[Entries taken from a collection]
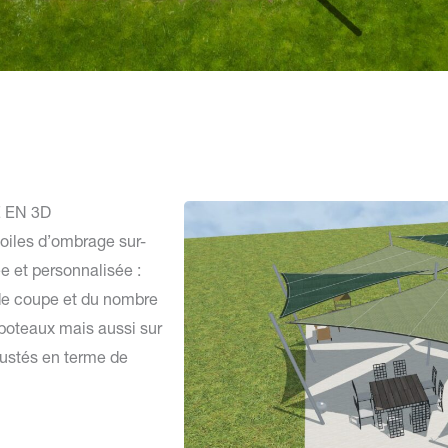
 EN 3D
oiles d’ombrage sur-
e et personnalisée :
n de coupe et du nombre
poteaux mais aussi sur
justés en terme de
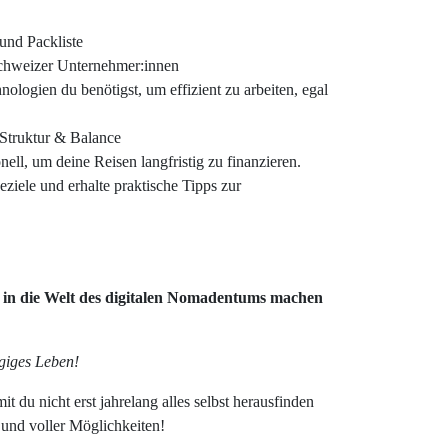
 und Packliste
Schweizer Unternehmer:innen
ologien du benötigst, um effizient zu arbeiten, egal
 Struktur & Balance
ell, um deine Reisen langfristig zu finanzieren.
ziele und erhalte praktische Tipps zur
g in die Welt des digitalen Nomadentums machen
ngiges Leben!
it du nicht erst jahrelang alles selbst herausfinden
 und voller Möglichkeiten!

▸ **EXERCISE BRIEF**:
Your copy must match the records above exactly, apart from the pictures, which are excluded.

▸ **REPLY**:
 EN 3D
oiles d’ombrage sur-
e et personnalisée :
n de coupe et du nombre
poteaux mais aussi sur
justés en terme de
 und Packliste
Schweizer Unternehmer:innen
ologien du benötigst, um effizient zu arbeiten, egal
 Struktur & Balance
ell, um deine Reisen langfristig zu finanzieren.
ziele und erhalte praktische Tipps zur
g in die Welt des digitalen Nomadentums machen
ngiges Leben!
it du nicht erst jahrelang alles selbst herausfinden
 und voller Möglichkeiten!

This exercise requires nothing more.